Tetapi Yudhistira menjawab, “Saudaraku
tercinta, ini bukan saat yang tepat bagi kita untuk bergembira. Kaurawa
adalah kerabat kita, keturunan mereka adalah keturunan kita juga.
Sekarang mereka sedang mendapat malu, dan itu berarti tamparan bagi kita
juga. Kita tidak boleh membiarkan penghinaan ini. Kita harus membantu
saudara-saudara kita.”
Bhima tidak setuju. Ia
berkata, “Mengapa kita mesti melindungi manusia durhaka dan penuh dosa
yang pernah mencoba membakar kita hidup-hidup di dalam istana kayu waktu
itu? Mengapa kita harus kasihan kepada orang yang pernah mencoba
membunuhku dengan racun dan menenggelamkan aku di sungai? Rasa
persaudaraan seperti apa yang dimiliki manusia durhaka yang telah
menghina Draupadi, menyeret rambutnya dan berusaha menelanjanginya di
depan orang banyak?”
Sementara mereka berdebat,
terdengarlah rintihan Duryodhana. Yudhistira kasihan dan menasihati
Bhima agar melupakan semua pengalaman buruk itu. Ia meminta Bhima
menolong Kaurawa. Meskipun tak bisa memahami keputusan Yudhistira, Bhima
dan Arjuna patuh pada perintah kakaknya. Mereka mengumpulkan para
pengawal Duryodhana yang melarikan diri ke tempat pengasingan mereka
lalu memimpin penyerbuan ke perkemahan balatentara raksasa itu .
Chitrasena
mendengar hal itu, tetapi ia tidak ingin bertempur melawan Pandawa. Ia
menawarkan perundingan. Setelah berunding akhirnya ia mau membebaskan
Duryodhana dan tawanan lainnya. Chitrasena berkata bahwa ia hanya ingin
memberi pelajaran pada Duryodhana yang congkak .
Kaurawa
kembali ke Hastinapura. Di tengah jalan, Karna menggabungkan diri.

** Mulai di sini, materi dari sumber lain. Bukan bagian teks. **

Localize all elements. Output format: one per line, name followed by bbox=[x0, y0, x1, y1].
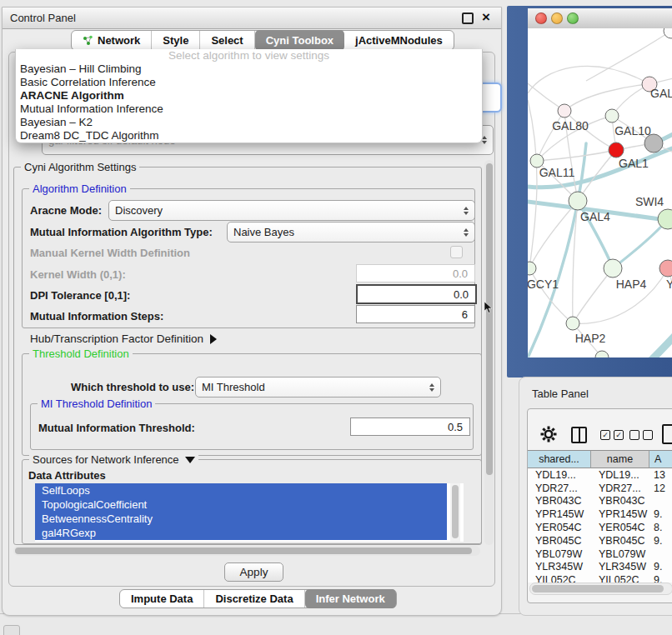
table-cell: YIL052C bbox=[528, 574, 591, 582]
settings-horizontal-scrollbar[interactable] bbox=[13, 546, 480, 556]
expand-arrow-icon[interactable] bbox=[210, 334, 217, 344]
network-node[interactable] bbox=[644, 134, 663, 152]
dpi-tolerance-label: DPI Tolerance [0,1]: bbox=[30, 289, 130, 302]
tab-discretize-data[interactable]: Discretize Data bbox=[204, 590, 304, 608]
network-node[interactable] bbox=[659, 260, 672, 277]
table-row[interactable]: YDR27...YDR27...12 bbox=[528, 482, 672, 495]
tab-jactivemnodules[interactable]: jActiveMNodules bbox=[344, 31, 454, 50]
network-edge[interactable] bbox=[573, 268, 613, 323]
mi-threshold-input[interactable]: 0.5 bbox=[350, 418, 470, 436]
table-row[interactable]: YIL052CYIL052C9. bbox=[528, 573, 672, 582]
tab-select[interactable]: Select bbox=[200, 31, 254, 50]
network-edge[interactable] bbox=[537, 150, 616, 161]
table-cell: YBL079W bbox=[591, 548, 649, 560]
gear-icon[interactable] bbox=[540, 426, 557, 446]
deselect-all-checks-icon[interactable] bbox=[629, 430, 653, 440]
split-columns-icon[interactable] bbox=[571, 427, 587, 443]
combo-arrows-icon bbox=[429, 383, 434, 392]
mini-panel-button[interactable] bbox=[3, 625, 20, 635]
select-all-checks-icon[interactable]: ✓ ✓ bbox=[600, 430, 624, 440]
network-edge[interactable] bbox=[573, 268, 668, 323]
attribute-item[interactable]: SelfLoops bbox=[35, 483, 447, 498]
mi-steps-input[interactable]: 6 bbox=[356, 305, 475, 323]
network-edge[interactable] bbox=[537, 111, 564, 161]
algorithm-option[interactable]: Dream8 DC_TDC Algorithm bbox=[16, 129, 482, 142]
network-edge[interactable] bbox=[586, 31, 671, 81]
dpi-tolerance-input[interactable]: 0.0 bbox=[356, 284, 477, 304]
attribute-list-scrollbar[interactable] bbox=[450, 483, 460, 542]
apply-button[interactable]: Apply bbox=[224, 562, 283, 582]
tab-cyni-toolbox[interactable]: Cyni Toolbox bbox=[255, 30, 344, 51]
algorithm-option[interactable]: Mutual Information Inference bbox=[16, 102, 482, 116]
network-node[interactable] bbox=[558, 104, 571, 118]
network-edge[interactable] bbox=[529, 268, 573, 323]
kernel-width-input[interactable]: 0.0 bbox=[356, 264, 475, 282]
table-panel-title: Table Panel bbox=[519, 378, 672, 400]
mi-type-label: Mutual Information Algorithm Type: bbox=[30, 226, 213, 238]
table-row[interactable]: YBR043CYBR043C bbox=[528, 495, 672, 508]
minimize-traffic-light[interactable] bbox=[551, 12, 563, 24]
zoom-traffic-light[interactable] bbox=[567, 12, 579, 24]
table-row[interactable]: YLR345WYLR345W9. bbox=[528, 561, 672, 574]
algorithm-option[interactable]: Bayesian – K2 bbox=[16, 116, 482, 129]
network-edge[interactable] bbox=[613, 219, 668, 268]
network-node[interactable] bbox=[609, 142, 624, 158]
hub-definition-label: Hub/Transcription Factor Definition bbox=[30, 332, 203, 345]
network-node[interactable] bbox=[664, 28, 672, 38]
table-row[interactable]: YER054CYER054C8. bbox=[528, 521, 672, 534]
tab-infer-network[interactable]: Infer Network bbox=[305, 589, 396, 608]
network-node[interactable] bbox=[605, 109, 619, 122]
tab-style[interactable]: Style bbox=[152, 31, 200, 50]
network-node[interactable] bbox=[528, 262, 536, 275]
table-cell: YPR145W bbox=[528, 508, 591, 520]
table-cell: YPR145W bbox=[591, 508, 649, 520]
network-edge[interactable] bbox=[528, 80, 564, 111]
data-attributes-list[interactable]: SelfLoopsTopologicalCoefficientBetweenne… bbox=[35, 483, 464, 542]
top-tab-strip: Network Style Select Cyni Toolbox jActiv… bbox=[71, 30, 454, 51]
column-header-third[interactable]: A bbox=[649, 450, 672, 468]
attribute-item[interactable]: gal4RGexp bbox=[35, 526, 447, 540]
algorithm-option[interactable]: Basic Correlation Inference bbox=[16, 76, 482, 89]
control-panel-titlebar[interactable]: Control Panel × bbox=[3, 8, 501, 29]
column-header-shared-name[interactable]: shared... bbox=[528, 450, 591, 468]
data-attributes-label: Data Attributes bbox=[28, 469, 106, 482]
algorithm-option[interactable]: ARACNE Algorithm bbox=[16, 89, 482, 102]
aracne-mode-combo[interactable]: Discovery bbox=[108, 200, 475, 221]
table-row[interactable]: YBL079WYBL079W bbox=[528, 548, 672, 561]
table-row[interactable]: YPR145WYPR145W9. bbox=[528, 508, 672, 521]
export-table-icon[interactable] bbox=[662, 424, 672, 444]
network-node[interactable] bbox=[604, 259, 622, 278]
settings-vertical-scrollbar[interactable] bbox=[484, 160, 494, 545]
table-row[interactable]: YDL19...YDL19...13 bbox=[528, 468, 672, 482]
tab-impute-data[interactable]: Impute Data bbox=[120, 590, 204, 608]
network-edge[interactable] bbox=[528, 100, 537, 268]
tab-network[interactable]: Network bbox=[72, 31, 152, 50]
table-row[interactable]: YBR045CYBR045C9. bbox=[528, 534, 672, 548]
manual-kernel-checkbox[interactable] bbox=[450, 246, 463, 258]
collapse-arrow-icon[interactable] bbox=[185, 457, 195, 463]
network-node[interactable] bbox=[566, 317, 579, 330]
close-traffic-light[interactable] bbox=[535, 12, 547, 24]
column-header-name[interactable]: name bbox=[591, 450, 649, 468]
manual-kernel-label: Manual Kernel Width Definition bbox=[30, 247, 190, 259]
aracne-mode-label: Aracne Mode: bbox=[30, 204, 102, 217]
node-label: GCY1 bbox=[528, 278, 559, 291]
hub-definition-section[interactable]: Hub/Transcription Factor Definition bbox=[30, 332, 217, 345]
network-view-window: GAL2GAL80GAL10GAL1GAL11GAL4SWI4GCY1HAP4Y… bbox=[507, 6, 672, 378]
attribute-item[interactable]: TopologicalCoefficient bbox=[35, 498, 447, 512]
node-label: GAL10 bbox=[614, 124, 651, 138]
table-horizontal-scrollbar[interactable] bbox=[529, 582, 672, 595]
algorithm-option[interactable]: Bayesian – Hill Climbing bbox=[16, 62, 482, 76]
network-edge[interactable] bbox=[639, 332, 672, 358]
network-canvas[interactable]: GAL2GAL80GAL10GAL1GAL11GAL4SWI4GCY1HAP4Y… bbox=[528, 28, 672, 358]
table-rows-area[interactable]: YDL19...YDL19...13YDR27...YDR27...12YBR0… bbox=[528, 468, 672, 582]
tab-cyni-toolbox-label: Cyni Toolbox bbox=[266, 34, 333, 47]
float-icon[interactable] bbox=[462, 12, 474, 24]
network-window-titlebar[interactable] bbox=[528, 8, 672, 29]
close-icon[interactable]: × bbox=[482, 8, 490, 27]
which-threshold-combo[interactable]: MI Threshold bbox=[195, 377, 441, 398]
network-edge[interactable] bbox=[564, 84, 649, 111]
network-node[interactable] bbox=[569, 192, 587, 210]
mi-algorithm-type-combo[interactable]: Naive Bayes bbox=[227, 222, 475, 242]
attribute-item[interactable]: BetweennessCentrality bbox=[35, 512, 447, 526]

Duryodhana sangat malu dan terhina. Ia mencurahkan perasaannya kepada
saudarasaudaranya. Baginya lebih baik mati di tangan Chitrasena daripada
dipermalukan seperti itu. Ingin rasanya ia berpuasa seumur hidup,
sampai mati. Katanya kepada Duhsasana, “Engkau kuangkat menjadi raja
sebagai penggantiku. Pimpinlah kerajaan ini. Aku tidak sanggup hidup
lebih lama dan menjadi tertawaan musuh-musuh kita.”
Duhsasana
terharu mendengar kata-kata kakaknya. Karna menghibur, “Tidak pantas
seorang kesatria keturunan Kuru berputus asa. Apa gunanya berputus asa
karena perasaan sedih dan duka? Itu hanya akan membuat musuh-musuh kita semakin senang. Lihatlah Pandawa. Mereka tidak berpuasa sampai mati, meskipun menanggung malu yang amat besar.”
Sakuni
menambahkan, “Dengarkan kata-kata Karna. Mengapa engkau berpikir untuk
bunuh diri padahal seluruh kerajaan, termasuk yang kita rampas dari
tangan Pandawa, adalah milikmu? Berpuasa dengan niat seperti itu
sama sekali tidak ada gunanya. Kalau engkau memang menyesal, lebih baik
kau berdamai dengan Pandawa dan mengembalikan hak mereka atas kerajaan
ini.”
Mendengar nasihat Sakuni, bukannya berterima kasih,
Duryodhana justru menjadi marah. Dengan berang ia berkata, “Daripada
mengembalikan kerajaan kepada Pandawa, lebih baik aku mati. Itu jauh
lebih buruk daripada kekalahan dan penghinaan. Tidak, aku akan hancurkan
Pandawa!”
“Kau sungguh jantan. Begitulah
seharusnya sikap seorang kesatria,” kata Karna menyetujui. Kemudian ia
menambahkan, “Apa masuk akal memilih mati dengan cara yang memalukan?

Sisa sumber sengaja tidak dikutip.